When 27-year old Mike Matousek was a senior at Kent State University about six years ago, he sold his friends’ outlines from a statistics class at $10 a pop and made $1,000. That success gave Matousek the idea to build a business. There was obviously a demand for well-written, personalized notes.
By 2013, Matousek had raised $14 million in venture funding from a group led by Atlas Venture and launched Luvo, previously Flashnotes.
Today, the Boston-based online marketplace for study materials and tutoring has 118,000 registered users, Matousek boasts in a recent Bloomberg.com article.
The piece lead with Florida State University junior, Angel Card, who first got into online note selling after she was able to sell 66 students her study guide for her Nationality, Race, and Ethnicity class. She priced it at $5 each and after Luvo got its 30% cut, Card netted $178. By the semester’s end, Card uploaded notes from 2 of her history classes and 1 macroeconmics class and fetched another $700 total.

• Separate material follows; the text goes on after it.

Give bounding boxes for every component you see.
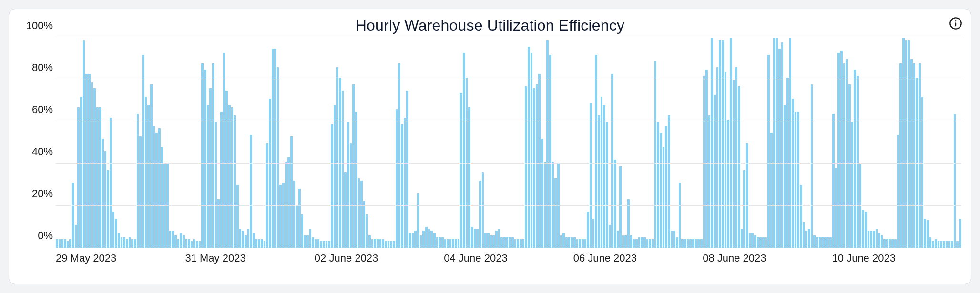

Selling notes has become a way for some cash-strapped students to make some extra dough. Matuosek says students earn an average of $400 per semester.
It’s for those students who blew off class all semester and need a last-minute tutor, the crammers!
Card told Bloomberg.com that she sold most of her guides on the morning of the exams or the night before.
California State University banned one note selling site and threatened students at its 23 campuses expulsion if they were caught using the site. Even though buying notes don’t violate university policy at Florida State, Dennis Schnittker, a spokesman for the school said, “those who purchase notes online are short-circuiting the learning process that others have taken.”
But not all academics and educators are shunning these sites. (Luvo acquired its competitor NoteUtopia).
Dean emeritus of Boston University’s Questrom School of Business, who also serves on Luvo’s board, predicts that colleges will eventually embrace online note-selling once they notice students’ test scores improving.
“There is a lot of research that suggests that information is retained longest when you’ve attempted to teach it,” he said.
Card said that even her grades went up because she knew she could only make money if her notes were top-notched. Her grade-point average has jumped more than a point since she started selling her notes, she said.
This business is so lucrative that online textbook seller Chegg is getting in on it. In 2010, it acquired note-selling services Cramster and Notehall, and companies like Course Hero and Nexus Notes that offer services similar to Luvo’s.
Wowza!
For those of us who have been out of school for a long time, “it’s a different world, than where we come from.”